Solution 16. Exercise 31
  1. The relationship is positive, moderate-to-strong, and linear. There are a few outliers but no points that appear to be influential.
  2. \(\widehat{weight} = -105.0113 + 1.0176 \times height\text{.}\) Slope: For each additional centimeter in height, the model predicts the average weight to be 1.0176 additional kilograms (about 2.2 pounds). Intercept: People who are 0 centimeters tall are expected to weigh - 105.0113 kilograms. This is obviously not possible. Here, the \(y\)- intercept serves only to adjust the height of the line and is meaningless by itself.
  3. \(H_0\text{:}\) The true slope coefficient of height is zero (\(\beta_1 = 0\)). \(H_A\text{:}\) The true slope coefficient of height is different than zero (\(\beta_1 \neq 0\)). The p-value for the two-sided alternative hypothesis (\(\beta_1 \ne 0\)) is incredibly small, so we reject \(H_0\text{.}\) The data provide convincing evidence that height and weight are positively correlated. The true slope parameter is indeed greater than 0.
  4. \(R^2 = 0.72^2 = 0.52\text{.}\) Approximately 52\% of the variability in weight can be explained by the height of individuals.
Solution 17. Exercise 33
  1. \(H_0\text{:}\) \(\beta_1 = 0\text{.}\) \(H_A\text{:}\) \(\beta_1 \neq 0\text{.}\) The p-value, as reported in the table, is incredibly small and is smaller than 0.05, so we reject \(H_0\text{.}\) The data provide convincing evidence that wives’ and husbands’ heights are positively correlated.

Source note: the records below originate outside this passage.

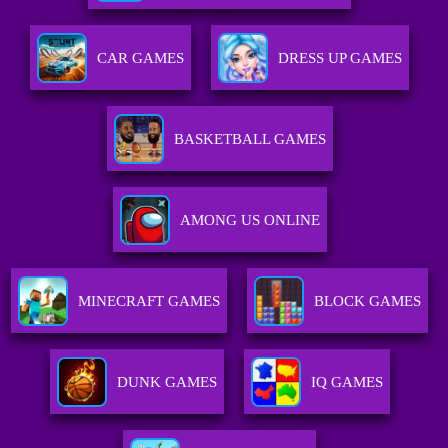
CAR GAMES
DRESS UP GAMES
BASKETBALL GAMES
AMONG US ONLINE
MINECRAFT GAMES
BLOCK GAMES
DUNK GAMES
IQ GAMES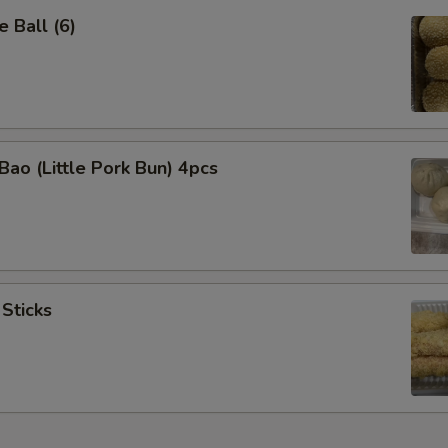
 Ball (6)
Bao (Little Pork Bun) 4pcs
 Sticks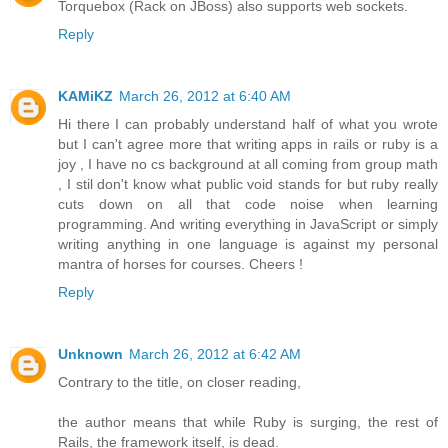
Torquebox (Rack on JBoss) also supports web sockets.
Reply
KAMiKZ
March 26, 2012 at 6:40 AM
Hi there I can probably understand half of what you wrote
but I can't agree more that writing apps in rails or ruby is a
joy , I have no cs background at all coming from group math
, I stil don't know what public void stands for but ruby really
cuts down on all that code noise when learning
programming. And writing everything in JavaScript or simply
writing anything in one language is against my personal
mantra of horses for courses. Cheers !
Reply
Unknown
March 26, 2012 at 6:42 AM
Contrary to the title, on closer reading,
the author means that while Ruby is surging, the rest of
Rails, the framework itself, is dead.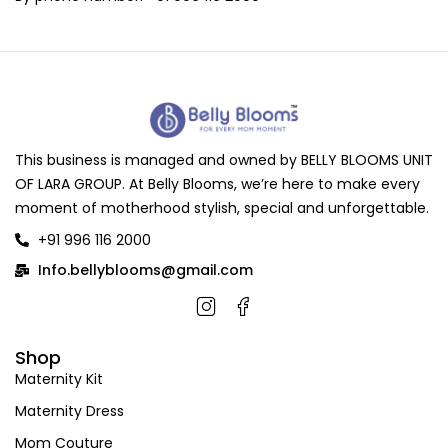
This business is managed and owned by BELLY BLOOMS UNIT
OF LARA GROUP. At Belly Blooms, we’re here to make every
moment of motherhood stylish, special and unforgettable.
+91 996 116 2000
Info.bellyblooms@gmail.com
Shop
Maternity Kit
Maternity Dress
Mom Couture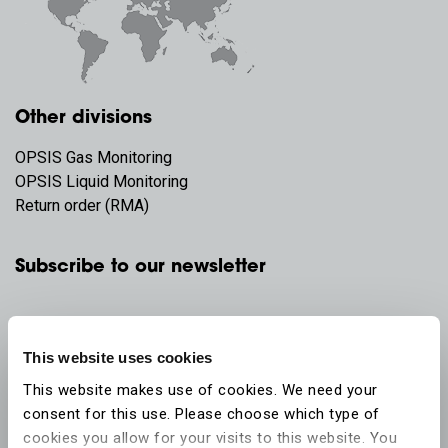
Other divisions
OPSIS Gas Monitoring
OPSIS Liquid Monitoring
Return order (RMA)
Subscribe to our newsletter
This website uses cookies
This website makes use of cookies. We need your
consent for this use. Please choose which type of
cookies you allow for your visits to this website. You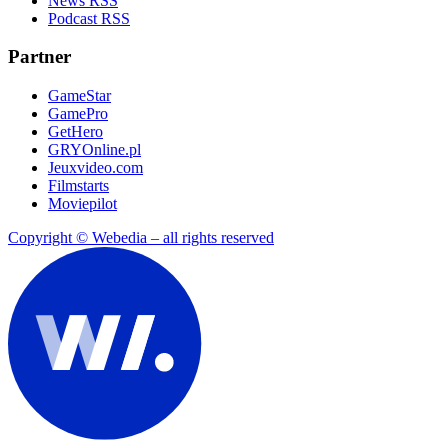
News RSS
Podcast RSS
Partner
GameStar
GamePro
GetHero
GRYOnline.pl
Jeuxvideo.com
Filmstarts
Moviepilot
Copyright © Webedia – all rights reserved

  2. \(\widehat{height}_{W} = 43.5755 + 0.2863 \times height_{H}\text{.}\)
  3. Slope: For each additional inch in husband’s height, the average wife’s height is expected to be an additional 0.2863 inches on average. Intercept: Men who are 0 inches tall are expected to have wives who are, on average, 43.5755 inches tall. The intercept here is meaningless, and it serves only to adjust the height of the line.
  4. The slope is positive, so \(r\) must also be positive. \(r = \sqrt{0.09} = 0.30\text{.}\)
  5. 63.33. Since \(R^2\) is low, the prediction based on this regression model is not very reliable.
  6. No, we should avoid extrapolating.
Solution 18. Exercise 35
  1. \(H_0: \beta_1 = 0; H_A: \beta_1 \ne 0\text{.}\)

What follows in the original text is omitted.